(Input records)

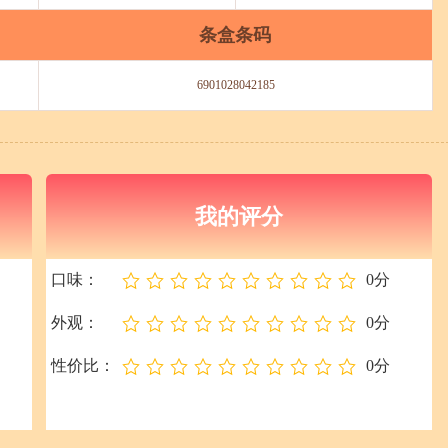
条盒条码
6901028042185
我的评分
口味：
0分
外观：
0分
性价比：
0分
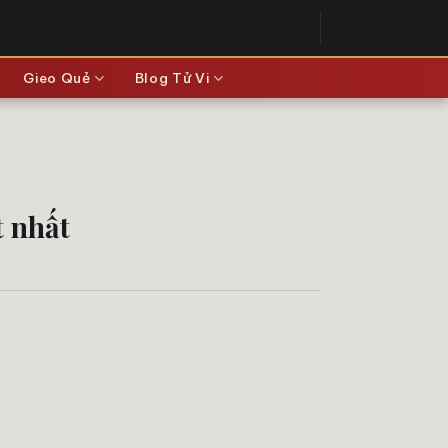
Gieo Quẻ
Blog Tử Vi
t nhất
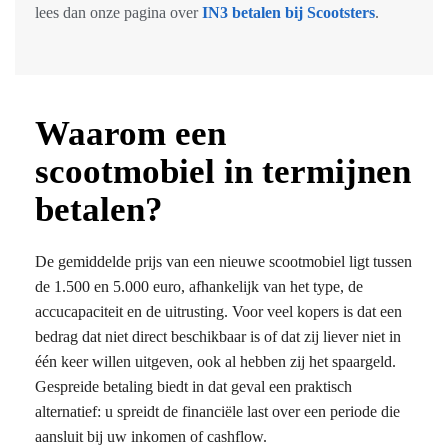
lees dan onze pagina over
IN3 betalen bij Scootsters
.
Waarom een
scootmobiel in termijnen
betalen?
De gemiddelde prijs van een nieuwe scootmobiel ligt tussen
de 1.500 en 5.000 euro, afhankelijk van het type, de
accucapaciteit en de uitrusting. Voor veel kopers is dat een
bedrag dat niet direct beschikbaar is of dat zij liever niet in
één keer willen uitgeven, ook al hebben zij het spaargeld.
Gespreide betaling biedt in dat geval een praktisch
alternatief: u spreidt de financiële last over een periode die
aansluit bij uw inkomen of cashflow.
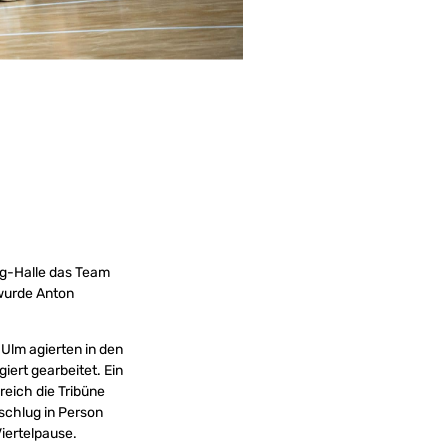
g-Halle das Team
 wurde Anton
Ulm agierten in den
iert gearbeitet. Ein
reich die Tribüne
 schlug in Person
Viertelpause.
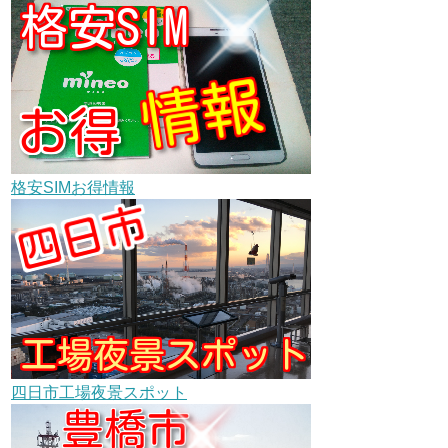
格安SIMお得情報
四日市工場夜景スポット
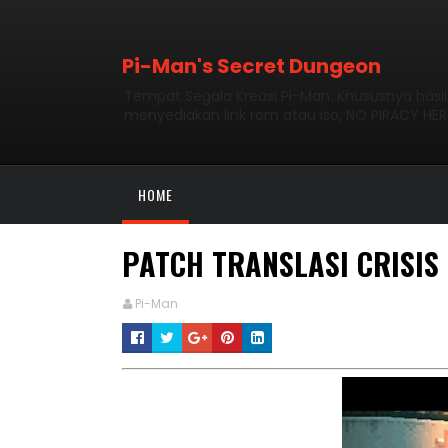
Pi-Man's Secret Dungeon
Tempat Segala Kreasi Pi-Man. Khususnya hasi
menyediakan link rom atau iso, NO PIRACY HER
HOME
PATCH TRANSLASI CRISIS 
Pi-Man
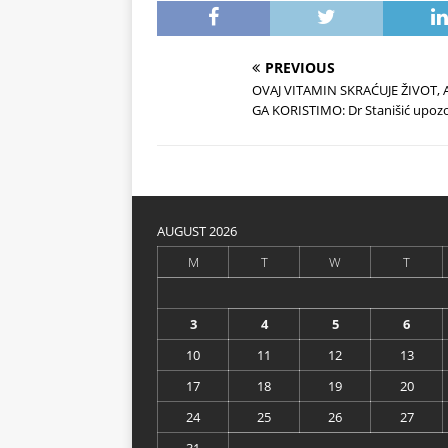
PREVIOUS
OVAJ VITAMIN SKRAĆUJE ŽIVOT, A
GA KORISTIMO: Dr Stanišić upozo
AUGUST 2026
M
T
W
T
3
4
5
6
10
11
12
13
17
18
19
20
24
25
26
27
31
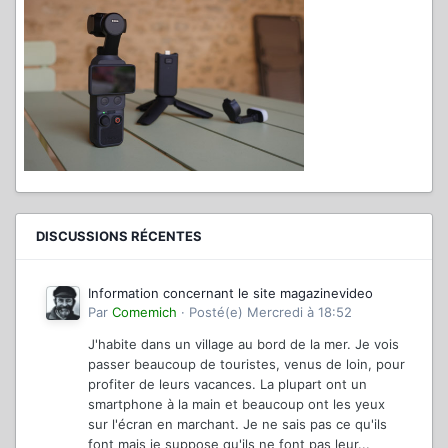
DISCUSSIONS RÉCENTES
Information concernant le site magazinevideo
Par
Comemich
·
Posté(e)
Mercredi à 18:52
J'habite dans un village au bord de la mer. Je vois
passer beaucoup de touristes, venus de loin, pour
profiter de leurs vacances. La plupart ont un
smartphone à la main et beaucoup ont les yeux
sur l'écran en marchant. Je ne sais pas ce qu'ils
font mais je suppose qu'ils ne font pas leur...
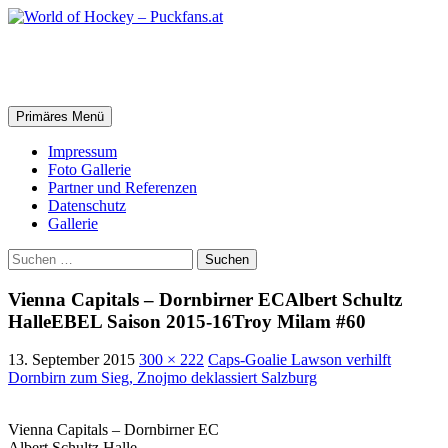
Zum
Inhalt
springen
World of Hockey – Puckfans.at
Suchen
Primäres Menü
Impressum
Foto Gallerie
Partner und Referenzen
Datenschutz
Gallerie
Suchen
nach:
Vienna Capitals – Dornbirner ECAlbert Schultz
HalleEBEL Saison 2015-16Troy Milam #60
13. September 2015
300 × 222
Caps-Goalie Lawson verhilft
Dornbirn zum Sieg, Znojmo deklassiert Salzburg
Vienna Capitals – Dornbirner EC
Albert Schultz Halle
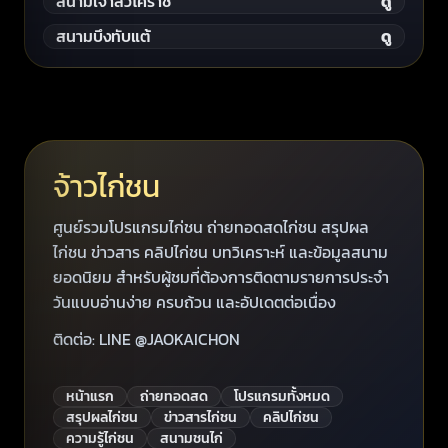
สนามเจ้าสัวโคราช
ดู
สนามบึงทับแต้
ดู
จ้าวไก่ชน
ศูนย์รวมโปรแกรมไก่ชน ถ่ายทอดสดไก่ชน สรุปผล
ไก่ชน ข่าวสาร คลิปไก่ชน บทวิเคราะห์ และข้อมูลสนาม
ยอดนิยม สำหรับผู้ชมที่ต้องการติดตามรายการประจำ
วันแบบอ่านง่าย ครบถ้วน และอัปเดตต่อเนื่อง
ติดต่อ: LINE @JAOKAICHON
หน้าแรก
ถ่ายทอดสด
โปรแกรมทั้งหมด
สรุปผลไก่ชน
ข่าวสารไก่ชน
คลิปไก่ชน
ความรู้ไก่ชน
สนามชนไก่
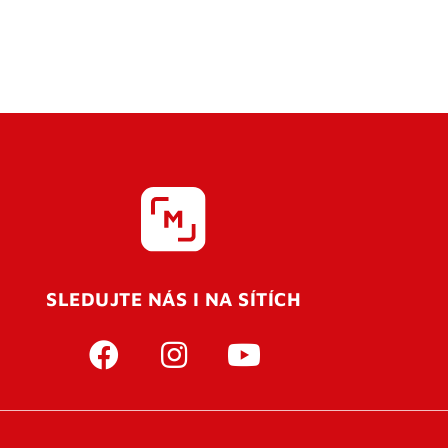
SLEDUJTE NÁS I NA SÍTÍCH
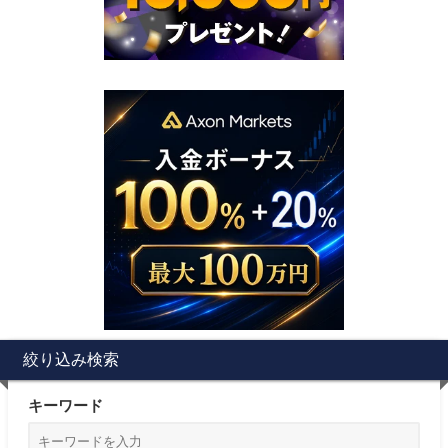
絞り込み検索
キーワード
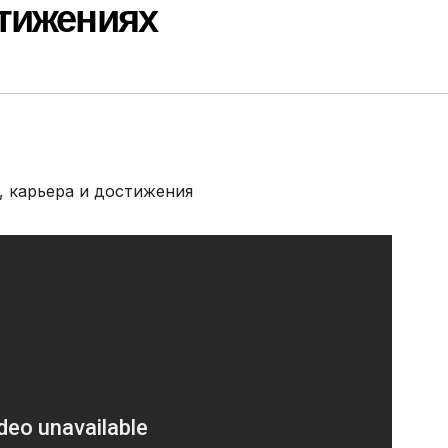
стижениях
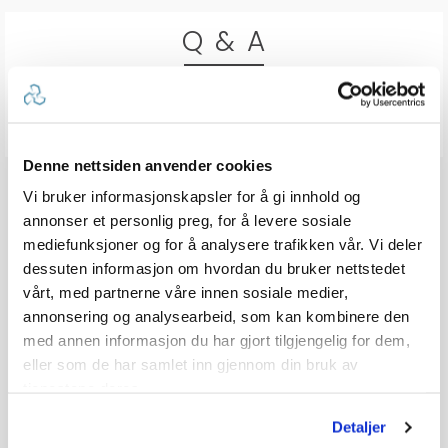
Q & A
Send spørsmålet ditt
Denne nettsiden anvender cookies
Vi bruker informasjonskapsler for å gi innhold og
annonser et personlig preg, for å levere sosiale
mediefunksjoner og for å analysere trafikken vår. Vi deler
dessuten informasjon om hvordan du bruker nettstedet
vårt, med partnerne våre innen sosiale medier,
annonsering og analysearbeid, som kan kombinere den
med annen informasjon du har gjort tilgjengelig for dem,
eller som de har samlet inn gjennom din bruk av
tjenestene deres.
Detaljer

(End Input records)

__Work item__
Go through the data and return each line where the word "Schultz" appears.

__Finished task__
Vienna Capitals – Dornbirner ECAlbert Schultz
Albert Schultz Halle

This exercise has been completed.